Requirement> Copy out again, unchanged, the listing below from the line that has "در شرکت سرمایه‌گذاری" through the line that has "ایران را روشن می‌بینم.".

Source records>
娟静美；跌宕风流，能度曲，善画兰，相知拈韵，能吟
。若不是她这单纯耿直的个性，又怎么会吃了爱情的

==

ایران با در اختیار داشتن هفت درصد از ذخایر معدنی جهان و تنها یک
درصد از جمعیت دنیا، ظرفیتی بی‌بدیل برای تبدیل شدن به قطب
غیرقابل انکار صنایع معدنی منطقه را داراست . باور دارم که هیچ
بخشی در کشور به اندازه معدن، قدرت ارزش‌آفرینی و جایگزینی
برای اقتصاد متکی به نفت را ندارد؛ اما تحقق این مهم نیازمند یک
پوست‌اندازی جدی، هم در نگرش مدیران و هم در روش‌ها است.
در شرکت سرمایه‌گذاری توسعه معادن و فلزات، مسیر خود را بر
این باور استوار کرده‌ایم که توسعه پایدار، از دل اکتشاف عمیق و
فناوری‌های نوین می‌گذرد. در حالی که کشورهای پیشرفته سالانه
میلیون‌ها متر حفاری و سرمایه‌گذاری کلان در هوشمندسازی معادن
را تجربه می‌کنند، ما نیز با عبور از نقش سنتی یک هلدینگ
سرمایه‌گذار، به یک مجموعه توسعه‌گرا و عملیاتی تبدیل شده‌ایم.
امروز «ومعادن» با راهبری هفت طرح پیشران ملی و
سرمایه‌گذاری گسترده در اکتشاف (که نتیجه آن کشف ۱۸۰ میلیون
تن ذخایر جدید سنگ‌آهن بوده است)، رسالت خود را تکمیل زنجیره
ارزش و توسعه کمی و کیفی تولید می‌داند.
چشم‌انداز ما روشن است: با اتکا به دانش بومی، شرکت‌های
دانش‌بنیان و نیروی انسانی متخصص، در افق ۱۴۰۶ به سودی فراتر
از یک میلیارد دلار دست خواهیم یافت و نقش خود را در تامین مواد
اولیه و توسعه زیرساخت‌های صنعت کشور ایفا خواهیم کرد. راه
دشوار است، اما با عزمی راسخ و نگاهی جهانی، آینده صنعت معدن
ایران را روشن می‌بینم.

Output of the exercise>
در شرکت سرمایه‌گذاری توسعه معادن و فلزات، مسیر خود را بر
این باور استوار کرده‌ایم که توسعه پایدار، از دل اکتشاف عمیق و
فناوری‌های نوین می‌گذرد. در حالی که کشورهای پیشرفته سالانه
میلیون‌ها متر حفاری و سرمایه‌گذاری کلان در هوشمندسازی معادن
را تجربه می‌کنند، ما نیز با عبور از نقش سنتی یک هلدینگ
سرمایه‌گذار، به یک مجموعه توسعه‌گرا و عملیاتی تبدیل شده‌ایم.
امروز «ومعادن» با راهبری هفت طرح پیشران ملی و
سرمایه‌گذاری گسترده در اکتشاف (که نتیجه آن کشف ۱۸۰ میلیون
تن ذخایر جدید سنگ‌آهن بوده است)، رسالت خود را تکمیل زنجیره
ارزش و توسعه کمی و کیفی تولید می‌داند.
چشم‌انداز ما روشن است: با اتکا به دانش بومی، شرکت‌های
دانش‌بنیان و نیروی انسانی متخصص، در افق ۱۴۰۶ به سودی فراتر
از یک میلیارد دلار دست خواهیم یافت و نقش خود را در تامین مواد
اولیه و توسعه زیرساخت‌های صنعت کشور ایفا خواهیم کرد. راه
دشوار است، اما با عزمی راسخ و نگاهی جهانی، آینده صنعت معدن
ایران را روشن می‌بینم.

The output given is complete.